Striking a conciliatory tone, House lawmakers started advancing a new multibillion-dollar construction budget on Tuesday, after tanking the Senate's version in the waning minutes of the regular legislative session.

Ways and Means Committee Chairman Neil Abramson was largely blamed for the House's refusal to pass the $4 billion budget bill Monday. A day later as lawmakers began a special session, Abramson had an early morning meeting with Senate leaders still bristling over the bill's jettisoning. And then, he quickly moved a similar bill out of his committee.

To explain the delay, Abramson and House Speaker Taylor Barras said Senate changes put the bill in such disarray that it needed an overnight rewrite. Senators accused the House of refusing to negotiate over the bill Monday. Abramson hadn't met with his counterpart in the Senate to explain his concerns until Tuesday.

"The point of this is not to affect the projects. It's just to get the technical and legal stuff right," said Abramson, D-New Orleans.

The state construction budget passed by lawmakers each year, known as the capital outlay bill, pays for state-financed roadwork, economic development projects, college building repairs and other local projects favored by lawmakers. To keep projects from stalling, lawmakers need to have a new bill approved by July 1.

House leadership's refusal to pass the bill before the regular session ended — and the decision to drag it into the tricky tax debates of a special session — drew angry criticism from senators and from some House members, who unsuccessfully tried to force a vote on the bill.

Lawmakers in the House, both Republican and Democrat, publicly worried their leaders' handling of the construction budget would damage their ability to work with the Senate in the special session, as they try to raise money to balance the state's operating budget.

Frustrations still were evident Tuesday.

Sen. Danny Martiny, R-Kenner, brought the dispute up on the Senate floor.

"To me it's absolutely incredible that we let one person or a handful of people over there thwart the business of this state," he said.

Senate President John Alario, who had criticized the House's handling of the bill, urged his colleagues to move on.

"It's time for us to move forward and do the people's business," said Alario, R-Westwego.

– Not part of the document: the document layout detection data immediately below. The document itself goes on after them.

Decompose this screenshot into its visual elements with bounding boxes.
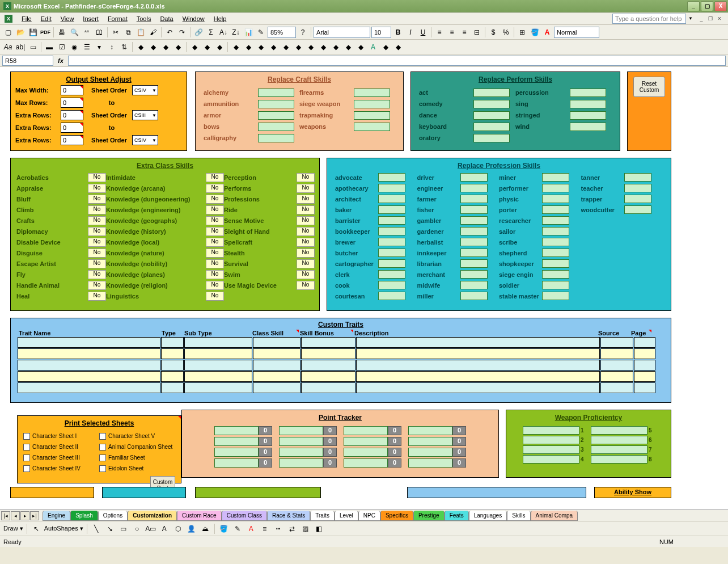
- tool-icon[interactable]: ◆: [318, 41, 329, 53]
- combo-icon[interactable]: ▾: [94, 41, 105, 53]
- tracker-input[interactable]: [214, 437, 259, 446]
- weapon-input[interactable]: [523, 436, 579, 444]
- class-skill-toggle[interactable]: No: [88, 249, 106, 258]
- currency-icon[interactable]: $: [488, 27, 499, 38]
- tracker-input[interactable]: [279, 437, 323, 446]
- value-spinner[interactable]: 0: [61, 135, 83, 145]
- tool-icon[interactable]: ◆: [160, 41, 171, 53]
- tool-icon[interactable]: ◆: [135, 41, 146, 53]
- profession-input[interactable]: [542, 281, 569, 289]
- tool-icon[interactable]: ◆: [243, 41, 254, 53]
- class-skill-toggle[interactable]: No: [206, 292, 224, 301]
- line-color-icon[interactable]: ✎: [232, 523, 243, 534]
- skill-input[interactable]: [473, 100, 510, 108]
- tool-icon[interactable]: ◆: [172, 41, 184, 53]
- sheet-tab-prestige[interactable]: Prestige: [413, 511, 445, 521]
- pdf-icon[interactable]: PDF: [40, 27, 51, 38]
- weapon-input[interactable]: [591, 455, 647, 464]
- class-skill-toggle[interactable]: No: [88, 238, 106, 247]
- font-select[interactable]: [314, 27, 370, 38]
- profession-input[interactable]: [460, 270, 488, 279]
- autosum-icon[interactable]: Σ: [205, 27, 217, 38]
- profession-input[interactable]: [624, 205, 651, 214]
- format-painter-icon[interactable]: 🖌: [147, 27, 159, 38]
- line-icon[interactable]: ╲: [91, 523, 102, 534]
- weapon-input[interactable]: [523, 426, 579, 435]
- skill-input[interactable]: [258, 111, 294, 120]
- scroll-icon[interactable]: ↕: [106, 41, 117, 53]
- close-button[interactable]: X: [714, 1, 727, 11]
- tool-icon[interactable]: ◆: [293, 41, 304, 53]
- profession-input[interactable]: [460, 227, 488, 235]
- value-spinner[interactable]: 0: [61, 123, 83, 133]
- menu-data[interactable]: Data: [155, 14, 177, 23]
- skill-input[interactable]: [570, 111, 606, 120]
- value-spinner[interactable]: 0: [61, 85, 83, 95]
- tool-icon[interactable]: ◆: [355, 41, 366, 53]
- value-spinner[interactable]: 0: [61, 110, 83, 120]
- profession-input[interactable]: [542, 195, 569, 203]
- profession-input[interactable]: [460, 173, 488, 182]
- paste-icon[interactable]: 📋: [135, 27, 146, 38]
- sheet-tab-skills[interactable]: Skills: [507, 511, 530, 521]
- tool-icon[interactable]: ◆: [330, 41, 341, 53]
- oval-icon[interactable]: ○: [132, 523, 143, 534]
- tracker-input[interactable]: [214, 448, 259, 457]
- profession-input[interactable]: [460, 238, 488, 246]
- trait-row[interactable]: [18, 371, 664, 382]
- preview-icon[interactable]: 🔍: [69, 27, 80, 38]
- sheet-tab-feats[interactable]: Feats: [445, 511, 469, 521]
- profession-input[interactable]: [378, 184, 405, 192]
- class-skill-toggle[interactable]: No: [206, 238, 224, 247]
- autoshapes-menu[interactable]: AutoShapes ▾: [44, 525, 83, 532]
- spell-icon[interactable]: ᴬᴮ: [81, 27, 92, 38]
- skill-input[interactable]: [473, 89, 510, 97]
- menu-format[interactable]: Format: [103, 14, 132, 23]
- tool-icon[interactable]: ◆: [147, 41, 159, 53]
- tab-next-icon[interactable]: ▸: [20, 511, 29, 520]
- dropdown-icon[interactable]: ▼: [688, 16, 693, 21]
- menu-edit[interactable]: Edit: [36, 14, 56, 23]
- tool-icon[interactable]: ◆: [342, 41, 354, 53]
- profession-input[interactable]: [378, 259, 405, 268]
- new-icon[interactable]: ▢: [2, 27, 14, 38]
- italic-icon[interactable]: I: [405, 27, 416, 38]
- profession-input[interactable]: [378, 173, 405, 182]
- weapon-input[interactable]: [523, 455, 579, 464]
- profession-input[interactable]: [542, 227, 569, 235]
- line-weight-icon[interactable]: ≡: [259, 523, 270, 534]
- sheet-checkbox[interactable]: [99, 454, 106, 461]
- sheet-checkbox[interactable]: [23, 454, 30, 461]
- tool-icon[interactable]: ◆: [255, 41, 266, 53]
- value-spinner[interactable]: 0: [61, 98, 83, 108]
- clipart-icon[interactable]: 👤: [186, 523, 197, 534]
- copy-icon[interactable]: ⧉: [122, 27, 134, 38]
- sheet-tab-level[interactable]: Level: [335, 511, 358, 521]
- tracker-input[interactable]: [279, 448, 323, 457]
- fontsize-select[interactable]: [371, 27, 391, 38]
- tool-icon[interactable]: ◆: [268, 41, 279, 53]
- undo-icon[interactable]: ↶: [164, 27, 175, 38]
- chart-icon[interactable]: 📊: [243, 27, 254, 38]
- spinner-icon[interactable]: ⇅: [118, 41, 130, 53]
- cut-icon[interactable]: ✂: [110, 27, 121, 38]
- skill-input[interactable]: [258, 100, 294, 108]
- sheet-checkbox[interactable]: [23, 444, 30, 451]
- tool-icon[interactable]: ◆: [280, 41, 291, 53]
- profession-input[interactable]: [460, 195, 488, 203]
- sheet-tab-traits[interactable]: Traits: [310, 511, 335, 521]
- class-skill-toggle[interactable]: No: [88, 270, 106, 279]
- menu-file[interactable]: File: [17, 14, 36, 23]
- skill-input[interactable]: [354, 111, 390, 120]
- profession-input[interactable]: [460, 259, 488, 268]
- class-skill-toggle[interactable]: No: [206, 259, 224, 268]
- redo-icon[interactable]: ↷: [176, 27, 188, 38]
- rect-icon[interactable]: ▭: [118, 523, 129, 534]
- sheet-tab-animal-compa[interactable]: Animal Compa: [531, 511, 578, 521]
- profession-input[interactable]: [542, 259, 569, 268]
- tracker-input[interactable]: [344, 448, 388, 457]
- sheet-tab-customization[interactable]: Customization: [128, 511, 177, 521]
- sort-asc-icon[interactable]: A↓: [218, 27, 229, 38]
- minimize-button[interactable]: _: [687, 1, 700, 11]
- help-icon[interactable]: ?: [297, 27, 308, 38]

Barras, R-New Iberia, described the reworked version of the construction budget "a cleaner bill" that doesn't run the risk of invalidating projects or state borrowing plans. Senate leaders said that was never a threat.

The Ways and Means Committee agreed to the construction budget without objection Tuesday, sending it to the full House for debate. Barras said he hoped quick passage in the House would mend any damaged relations with the Senate.